__RECORDS FOR THE EXERCISE__.
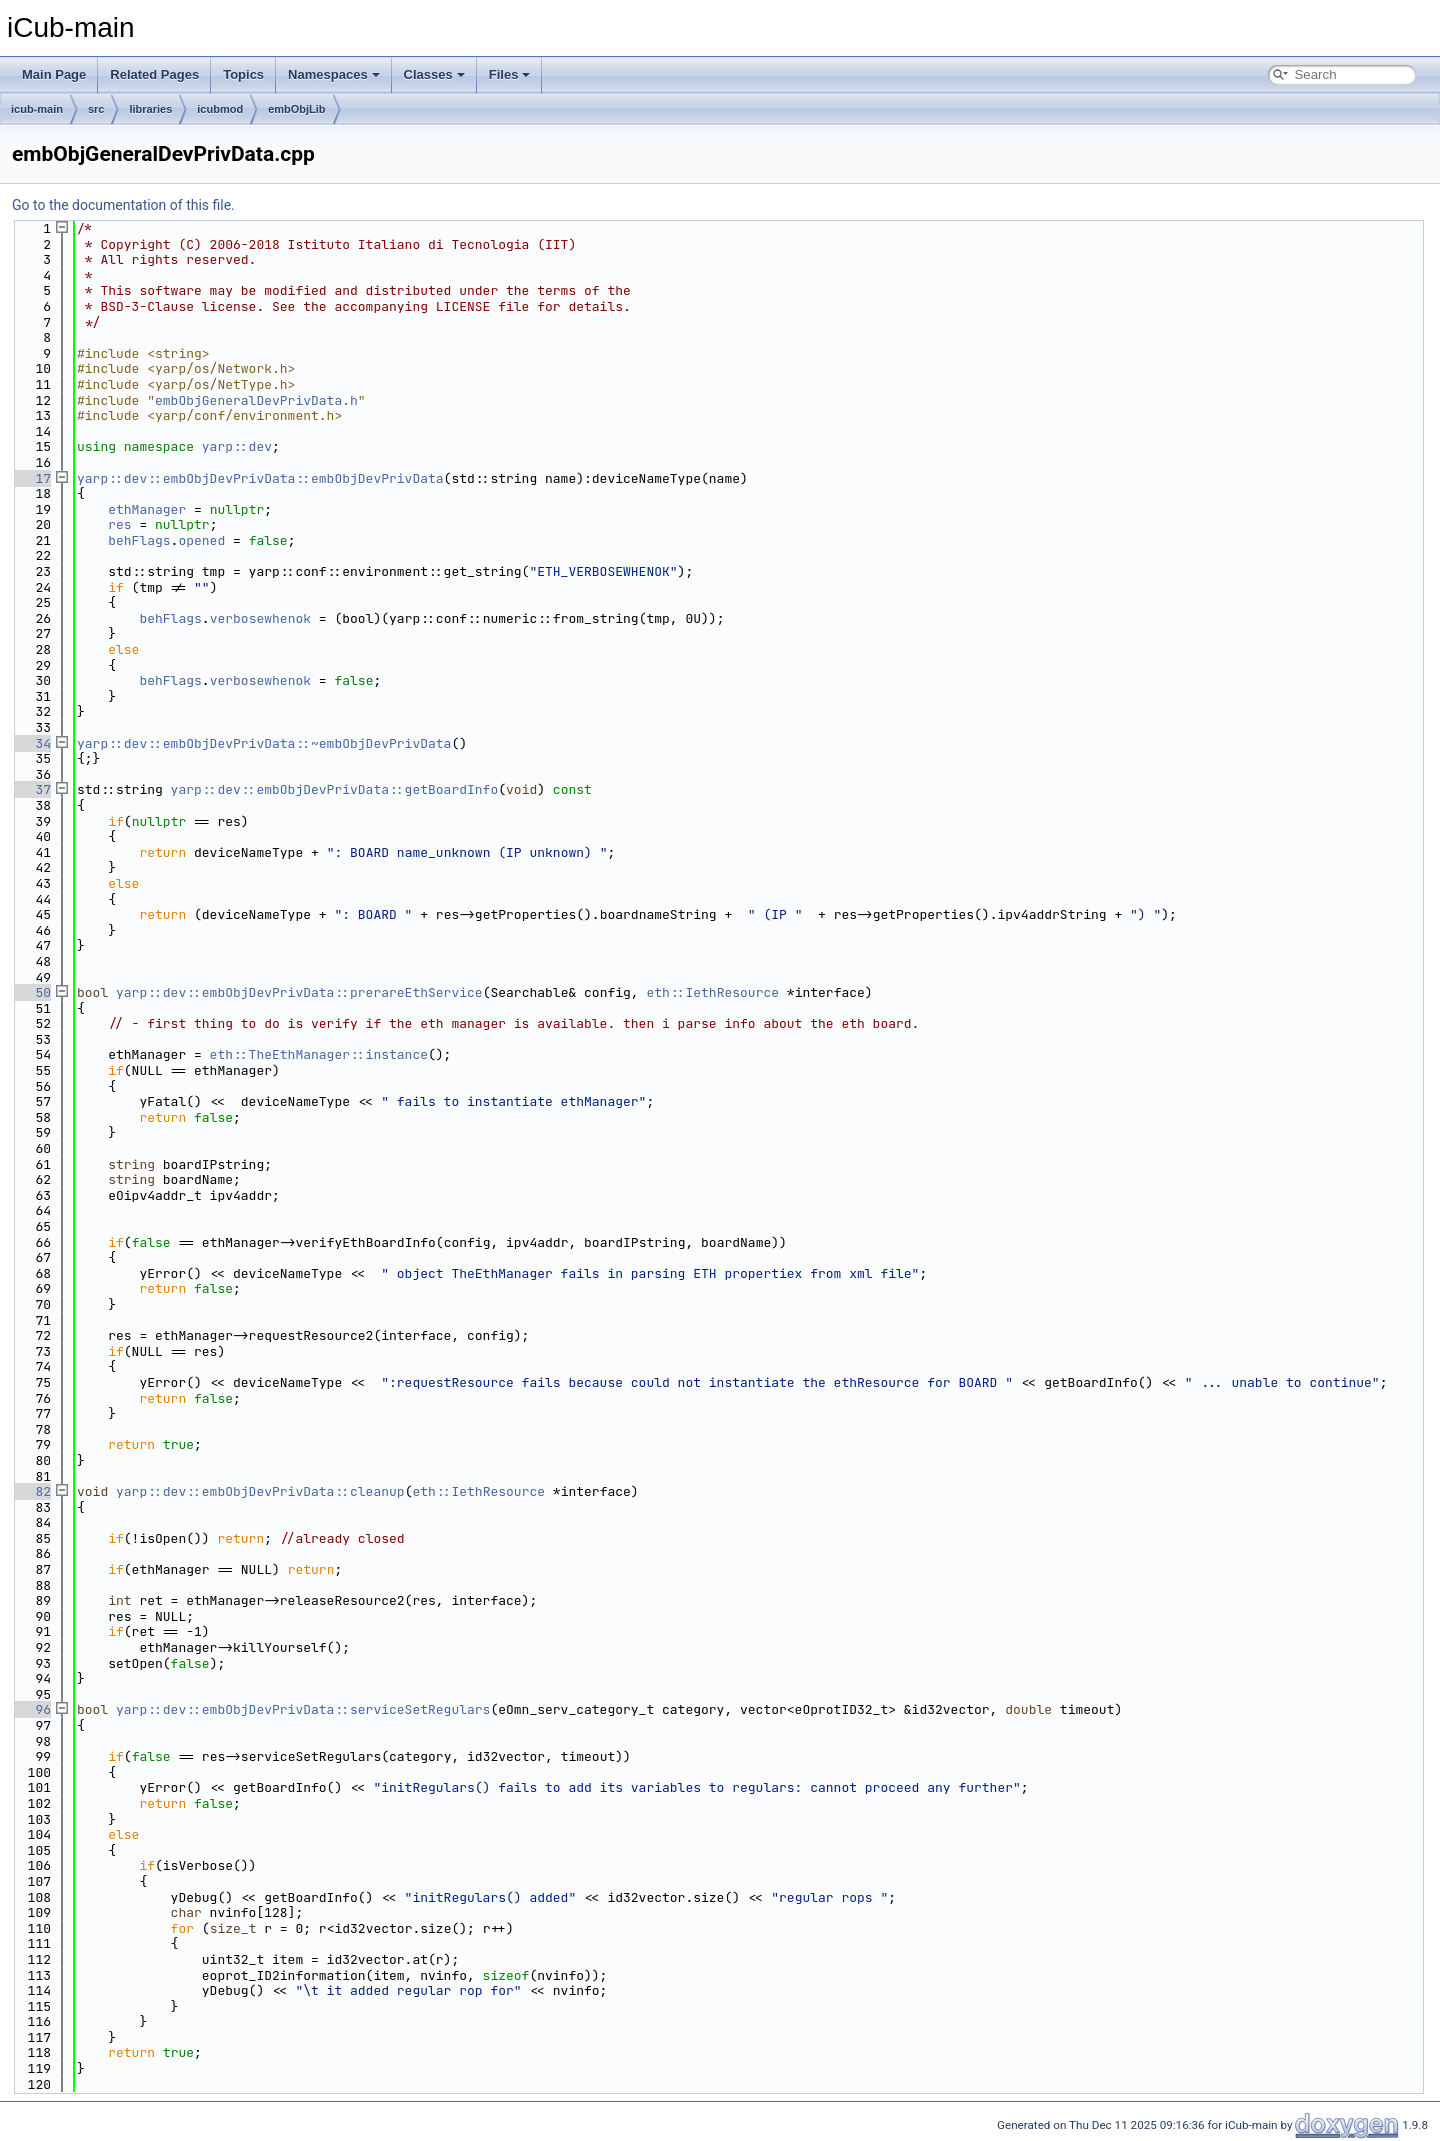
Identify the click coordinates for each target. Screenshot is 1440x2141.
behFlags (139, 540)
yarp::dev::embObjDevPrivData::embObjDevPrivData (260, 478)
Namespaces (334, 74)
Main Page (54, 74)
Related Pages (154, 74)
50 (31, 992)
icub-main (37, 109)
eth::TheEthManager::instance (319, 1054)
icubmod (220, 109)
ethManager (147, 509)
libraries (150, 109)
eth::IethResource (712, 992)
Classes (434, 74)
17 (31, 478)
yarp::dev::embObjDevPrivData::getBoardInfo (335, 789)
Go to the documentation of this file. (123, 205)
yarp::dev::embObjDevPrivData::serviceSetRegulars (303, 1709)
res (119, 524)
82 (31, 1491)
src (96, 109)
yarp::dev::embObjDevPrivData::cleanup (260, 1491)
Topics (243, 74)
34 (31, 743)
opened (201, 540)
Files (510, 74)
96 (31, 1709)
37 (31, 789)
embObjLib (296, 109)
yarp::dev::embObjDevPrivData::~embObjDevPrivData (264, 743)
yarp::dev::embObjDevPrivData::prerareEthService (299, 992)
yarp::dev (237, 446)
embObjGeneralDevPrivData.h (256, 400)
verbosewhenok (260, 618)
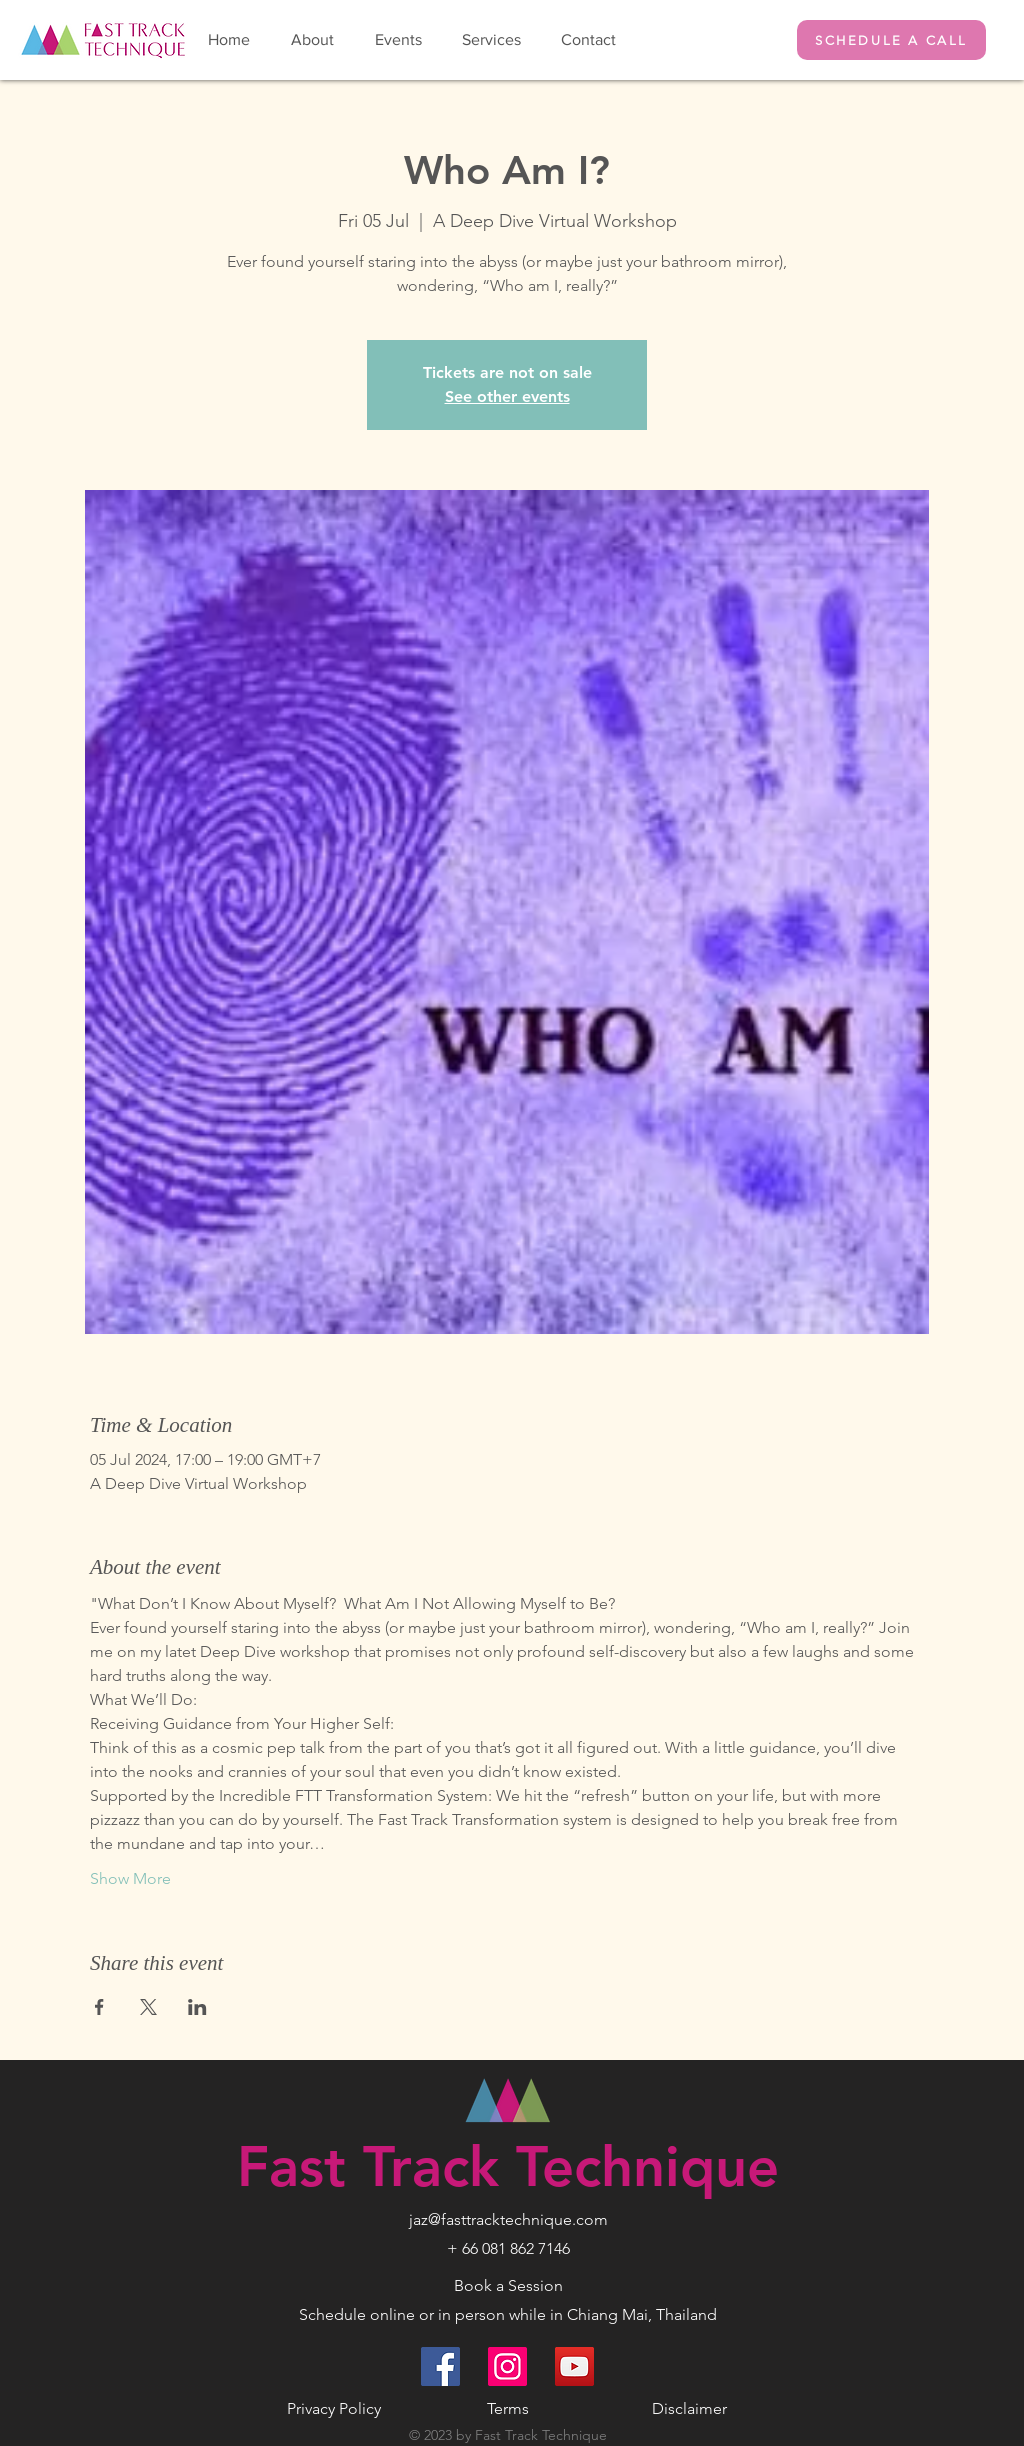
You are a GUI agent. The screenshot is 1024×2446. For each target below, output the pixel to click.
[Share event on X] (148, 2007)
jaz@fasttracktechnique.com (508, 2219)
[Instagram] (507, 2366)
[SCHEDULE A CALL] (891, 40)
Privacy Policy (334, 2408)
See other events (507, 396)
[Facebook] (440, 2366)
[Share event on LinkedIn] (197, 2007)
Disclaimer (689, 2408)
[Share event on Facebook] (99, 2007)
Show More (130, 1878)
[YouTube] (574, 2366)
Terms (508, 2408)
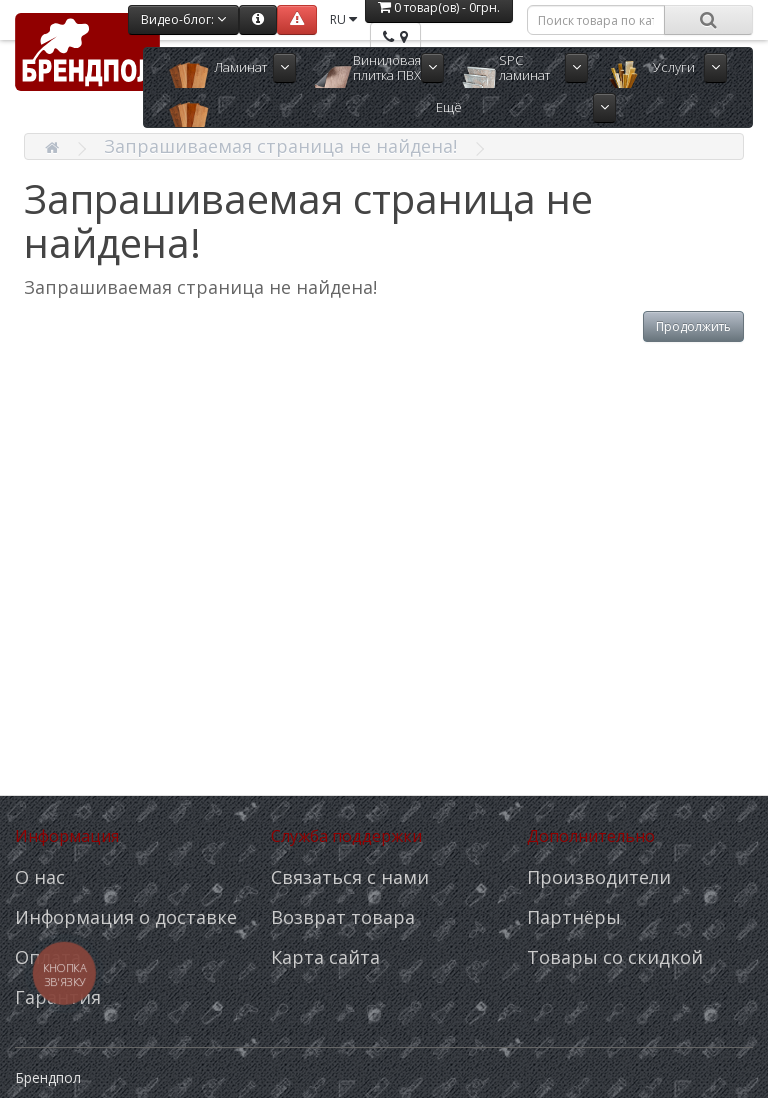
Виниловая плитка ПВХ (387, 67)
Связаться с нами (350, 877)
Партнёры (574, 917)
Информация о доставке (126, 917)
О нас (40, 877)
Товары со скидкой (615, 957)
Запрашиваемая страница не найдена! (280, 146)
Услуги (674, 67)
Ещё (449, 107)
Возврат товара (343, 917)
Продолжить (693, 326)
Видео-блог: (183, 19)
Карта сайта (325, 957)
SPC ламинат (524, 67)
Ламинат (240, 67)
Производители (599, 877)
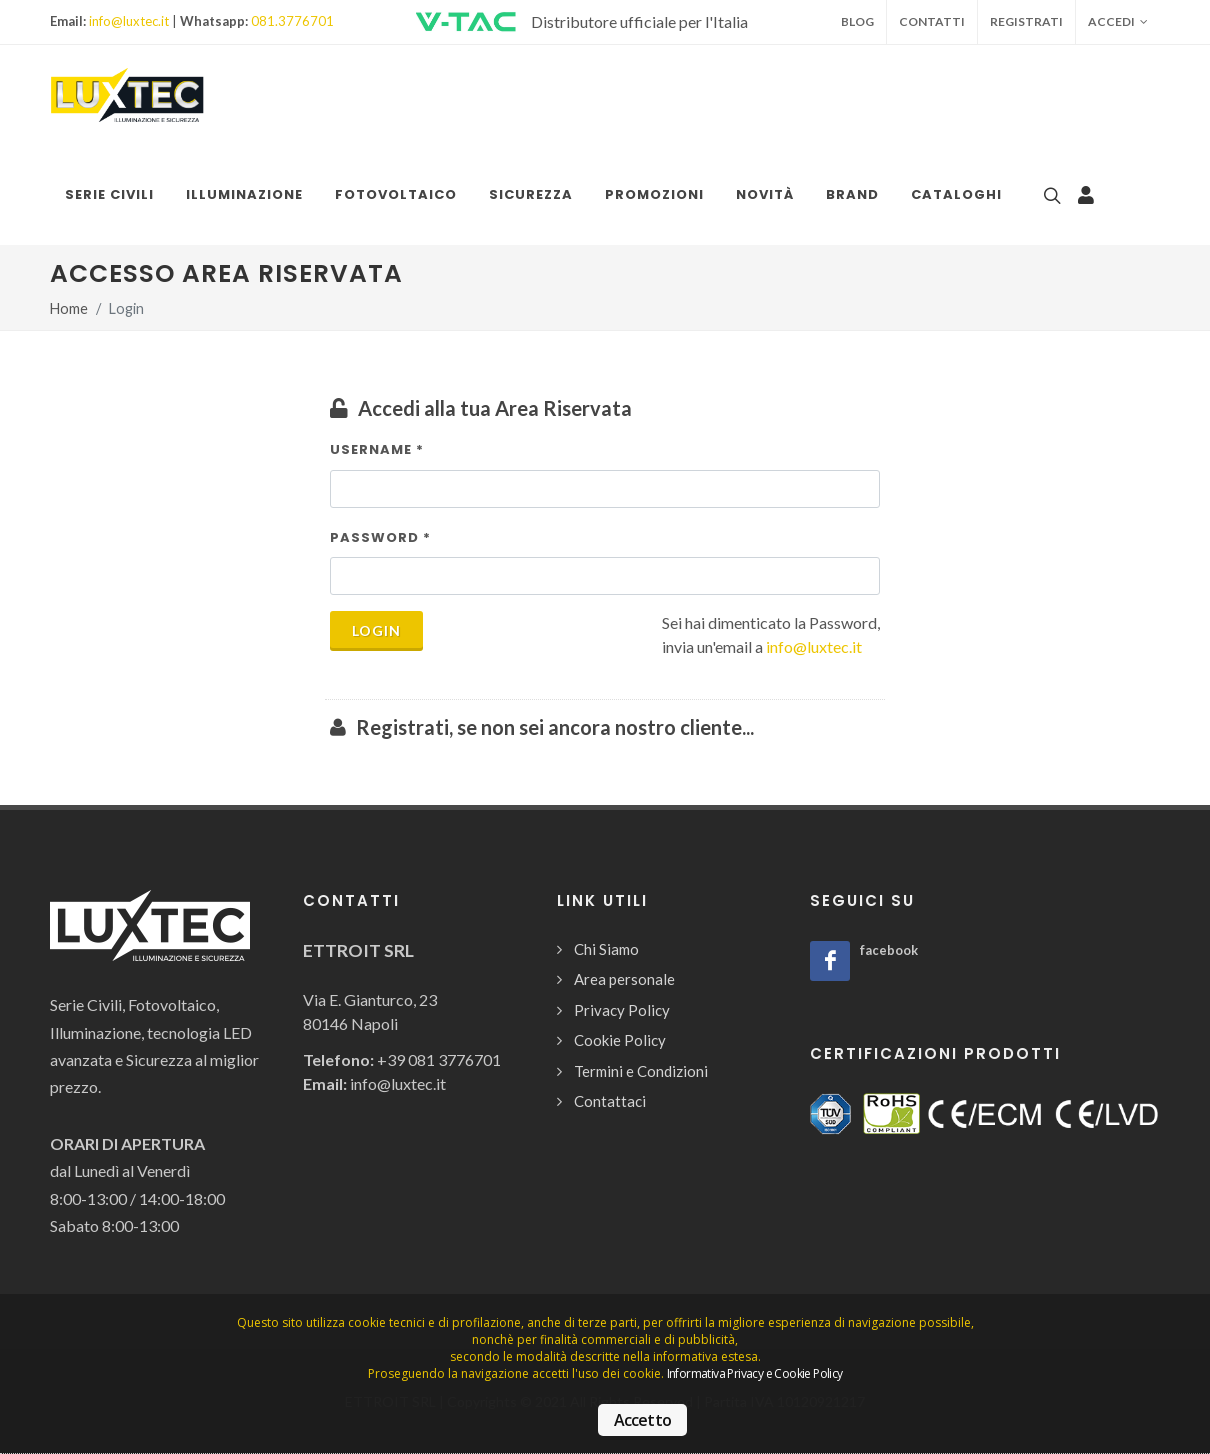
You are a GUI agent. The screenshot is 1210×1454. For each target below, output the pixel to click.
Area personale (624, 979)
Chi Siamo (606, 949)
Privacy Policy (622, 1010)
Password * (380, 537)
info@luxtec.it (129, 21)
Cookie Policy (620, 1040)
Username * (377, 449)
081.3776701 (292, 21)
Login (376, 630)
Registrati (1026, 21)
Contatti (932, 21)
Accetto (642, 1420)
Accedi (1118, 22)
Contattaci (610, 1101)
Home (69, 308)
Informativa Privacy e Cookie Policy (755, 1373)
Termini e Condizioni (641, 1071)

__TASK DETAILS__. State the number of lines in the material above in which the string "below" appears, with no accompanying text.

__ANSWER SECTION__. 2